Zwei Aktivistinnen im friedlichen Protest auf dem Dach eines Hangars für die Bundeswehrtornados in Büchel, wo sie mit Atombomben bestückt werden können. Der dritte im Bunde ist Frits ter Kuile, der das Foto aufnahm.

Frits beim Aufschneiden des Zauns in Büchel – auf Youtube hat D. Fencer eine Anleitung dafür online gestellt.

von Frits ter Kuile / November 2019

Frits ter Kuile, Catholic Worker-Freund aus Amsterdam, nahm im Juli 2018 an einer gewaltfreien Aktion gegen die in Büchel / Eifel gelagerten Atomwaffen teil. Angesichts der Diskussionen über die atomare Teilhabe Deutschlands an den US-Atomwaffen auf deutschem Boden sowie der Kündigung des INF-Vertrags über die atomaren Mittelstreckenraketen sind solche Zeichen für den Frieden dringender denn je. Für 2019 sind weitere Aktionen in Büchel angekündigt! Wir geben hier, leicht redigiert und gekürzt, Frits’ Antwort auf das Schreiben der Oberstaatsanwältin Maier an ihn wieder.

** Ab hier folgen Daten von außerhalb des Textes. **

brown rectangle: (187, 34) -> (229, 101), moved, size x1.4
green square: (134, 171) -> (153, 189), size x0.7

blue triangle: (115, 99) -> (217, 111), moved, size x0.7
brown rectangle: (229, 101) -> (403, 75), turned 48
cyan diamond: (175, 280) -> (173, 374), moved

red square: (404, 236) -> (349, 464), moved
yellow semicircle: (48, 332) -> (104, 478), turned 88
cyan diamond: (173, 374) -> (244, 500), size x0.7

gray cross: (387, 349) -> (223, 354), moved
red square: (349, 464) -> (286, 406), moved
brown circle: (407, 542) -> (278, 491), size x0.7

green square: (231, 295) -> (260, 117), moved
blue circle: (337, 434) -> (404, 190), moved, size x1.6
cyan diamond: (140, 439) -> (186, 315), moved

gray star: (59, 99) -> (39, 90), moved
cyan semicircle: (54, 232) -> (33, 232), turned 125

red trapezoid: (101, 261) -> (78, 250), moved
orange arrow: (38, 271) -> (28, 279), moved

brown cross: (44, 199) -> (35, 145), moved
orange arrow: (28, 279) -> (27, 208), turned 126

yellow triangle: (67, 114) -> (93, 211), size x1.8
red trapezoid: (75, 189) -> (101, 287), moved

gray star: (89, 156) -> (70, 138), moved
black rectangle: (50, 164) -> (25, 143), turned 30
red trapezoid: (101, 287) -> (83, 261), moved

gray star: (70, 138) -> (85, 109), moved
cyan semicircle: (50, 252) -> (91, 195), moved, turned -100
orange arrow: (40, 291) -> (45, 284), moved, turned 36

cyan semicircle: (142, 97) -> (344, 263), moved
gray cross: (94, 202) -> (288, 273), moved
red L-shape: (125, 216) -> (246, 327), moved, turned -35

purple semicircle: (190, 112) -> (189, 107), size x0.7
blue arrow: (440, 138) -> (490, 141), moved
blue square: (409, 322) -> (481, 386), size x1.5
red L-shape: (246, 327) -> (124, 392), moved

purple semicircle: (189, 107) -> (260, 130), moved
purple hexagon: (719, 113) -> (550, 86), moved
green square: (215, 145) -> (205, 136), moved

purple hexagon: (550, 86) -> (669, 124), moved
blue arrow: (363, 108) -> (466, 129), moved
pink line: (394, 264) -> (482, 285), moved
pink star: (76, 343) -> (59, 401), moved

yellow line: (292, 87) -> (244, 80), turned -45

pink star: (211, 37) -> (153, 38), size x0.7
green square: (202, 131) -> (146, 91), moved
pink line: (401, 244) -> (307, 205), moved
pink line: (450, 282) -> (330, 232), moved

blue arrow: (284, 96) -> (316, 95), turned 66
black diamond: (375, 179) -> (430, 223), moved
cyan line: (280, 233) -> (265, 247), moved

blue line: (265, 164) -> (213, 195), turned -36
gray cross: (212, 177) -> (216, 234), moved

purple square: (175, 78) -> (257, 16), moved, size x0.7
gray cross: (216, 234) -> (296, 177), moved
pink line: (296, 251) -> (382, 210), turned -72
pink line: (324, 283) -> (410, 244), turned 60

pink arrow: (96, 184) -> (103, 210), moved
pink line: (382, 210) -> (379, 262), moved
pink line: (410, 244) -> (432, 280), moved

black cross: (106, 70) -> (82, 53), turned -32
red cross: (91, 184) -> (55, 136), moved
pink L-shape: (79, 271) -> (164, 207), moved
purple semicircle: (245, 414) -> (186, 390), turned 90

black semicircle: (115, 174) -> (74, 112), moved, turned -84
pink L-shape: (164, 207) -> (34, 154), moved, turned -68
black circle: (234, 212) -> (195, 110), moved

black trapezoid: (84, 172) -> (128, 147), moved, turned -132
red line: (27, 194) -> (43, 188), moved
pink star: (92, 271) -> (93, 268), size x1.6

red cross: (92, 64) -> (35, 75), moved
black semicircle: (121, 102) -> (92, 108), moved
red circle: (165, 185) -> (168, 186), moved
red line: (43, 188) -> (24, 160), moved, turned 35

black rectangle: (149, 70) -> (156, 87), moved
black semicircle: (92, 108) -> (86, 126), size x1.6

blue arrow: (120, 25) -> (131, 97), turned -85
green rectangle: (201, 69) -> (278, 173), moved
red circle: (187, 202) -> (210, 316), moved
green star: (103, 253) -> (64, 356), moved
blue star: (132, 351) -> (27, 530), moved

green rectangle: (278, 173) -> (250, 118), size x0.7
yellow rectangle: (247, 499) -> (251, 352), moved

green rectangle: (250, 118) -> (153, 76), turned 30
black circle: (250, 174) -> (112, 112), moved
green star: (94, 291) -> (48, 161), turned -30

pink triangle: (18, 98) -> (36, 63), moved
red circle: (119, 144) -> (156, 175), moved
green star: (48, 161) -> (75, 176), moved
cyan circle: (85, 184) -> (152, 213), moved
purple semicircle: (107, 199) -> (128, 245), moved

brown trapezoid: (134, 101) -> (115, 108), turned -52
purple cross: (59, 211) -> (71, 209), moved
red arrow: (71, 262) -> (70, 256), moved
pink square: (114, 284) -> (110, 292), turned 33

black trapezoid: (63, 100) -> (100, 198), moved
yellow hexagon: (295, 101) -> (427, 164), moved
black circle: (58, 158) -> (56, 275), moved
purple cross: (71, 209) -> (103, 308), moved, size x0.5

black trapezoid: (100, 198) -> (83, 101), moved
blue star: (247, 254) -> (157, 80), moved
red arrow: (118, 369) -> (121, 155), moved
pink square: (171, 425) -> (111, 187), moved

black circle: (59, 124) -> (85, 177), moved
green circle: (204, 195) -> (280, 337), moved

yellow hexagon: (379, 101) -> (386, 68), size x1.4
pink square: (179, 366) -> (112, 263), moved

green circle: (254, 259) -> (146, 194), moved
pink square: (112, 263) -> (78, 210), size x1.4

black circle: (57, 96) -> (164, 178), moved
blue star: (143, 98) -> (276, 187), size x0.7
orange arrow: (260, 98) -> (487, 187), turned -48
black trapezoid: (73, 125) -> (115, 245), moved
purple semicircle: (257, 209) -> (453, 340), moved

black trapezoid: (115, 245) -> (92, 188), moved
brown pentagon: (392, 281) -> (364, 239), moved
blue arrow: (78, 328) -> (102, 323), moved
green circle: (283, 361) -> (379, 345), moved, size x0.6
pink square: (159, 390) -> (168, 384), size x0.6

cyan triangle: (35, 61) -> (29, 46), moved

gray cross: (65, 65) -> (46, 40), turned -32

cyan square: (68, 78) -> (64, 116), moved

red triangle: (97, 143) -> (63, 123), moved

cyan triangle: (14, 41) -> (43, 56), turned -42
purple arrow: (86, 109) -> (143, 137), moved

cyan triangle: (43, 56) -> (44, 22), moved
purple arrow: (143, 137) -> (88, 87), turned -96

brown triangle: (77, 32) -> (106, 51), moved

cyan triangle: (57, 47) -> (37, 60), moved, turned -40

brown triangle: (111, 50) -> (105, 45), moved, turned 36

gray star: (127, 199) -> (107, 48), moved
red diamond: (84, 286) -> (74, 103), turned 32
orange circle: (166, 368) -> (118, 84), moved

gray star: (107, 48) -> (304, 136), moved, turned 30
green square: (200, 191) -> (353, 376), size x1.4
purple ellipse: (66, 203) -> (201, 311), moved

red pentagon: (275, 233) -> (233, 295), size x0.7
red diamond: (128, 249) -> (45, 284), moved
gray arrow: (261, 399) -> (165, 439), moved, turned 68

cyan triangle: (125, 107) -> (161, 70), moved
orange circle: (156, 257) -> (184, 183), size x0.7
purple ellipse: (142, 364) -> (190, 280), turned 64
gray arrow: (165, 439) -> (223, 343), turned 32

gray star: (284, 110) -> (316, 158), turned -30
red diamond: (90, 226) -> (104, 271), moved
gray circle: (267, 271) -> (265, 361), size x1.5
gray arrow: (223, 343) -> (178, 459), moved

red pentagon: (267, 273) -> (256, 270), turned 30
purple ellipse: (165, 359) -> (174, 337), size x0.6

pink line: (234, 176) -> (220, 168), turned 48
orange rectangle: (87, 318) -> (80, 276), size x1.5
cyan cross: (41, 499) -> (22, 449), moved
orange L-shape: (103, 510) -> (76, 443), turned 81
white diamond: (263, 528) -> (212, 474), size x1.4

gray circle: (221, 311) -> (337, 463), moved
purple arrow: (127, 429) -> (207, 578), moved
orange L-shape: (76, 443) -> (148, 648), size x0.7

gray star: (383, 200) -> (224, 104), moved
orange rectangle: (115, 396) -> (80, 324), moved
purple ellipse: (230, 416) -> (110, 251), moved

Entschuldigung für mein unvollkommenes Deutsch. Danke für Ihren Brief.

Sie klagen mich an wegen Missachtung des Hausrechts und der Rechtsordnung. Ich achte das Hausrecht sehr und würde nie bei jemand ohne Erlaubnis hinein gehen, außer vielleicht bei Brand, um jemand zu retten. Ich staunte, dass Sie den Fliegerhorst als ein Haus sehen! Ich sehe den Fliegerhorst wie ein Lager, wie Auschwitz im Quadrat, wo eine illegale und verbrecherische Massenvernichtung von unzähligen Millionen Menschen und ihrer Häuser aufgrund eines zuvor gefassten gemeinschaftlichen Tatentschlusses vorbereitet wird. Was auf dem Fliegerhorst geschieht, ist das höchste Maß an Missachtung des Hausrechts, des Lebens und der Unversehrtheit viele Europäer. Wenn ein Mensch sich da nicht quer stellt, wird er mit schuldig in den Augen von Gott und der Geschichte.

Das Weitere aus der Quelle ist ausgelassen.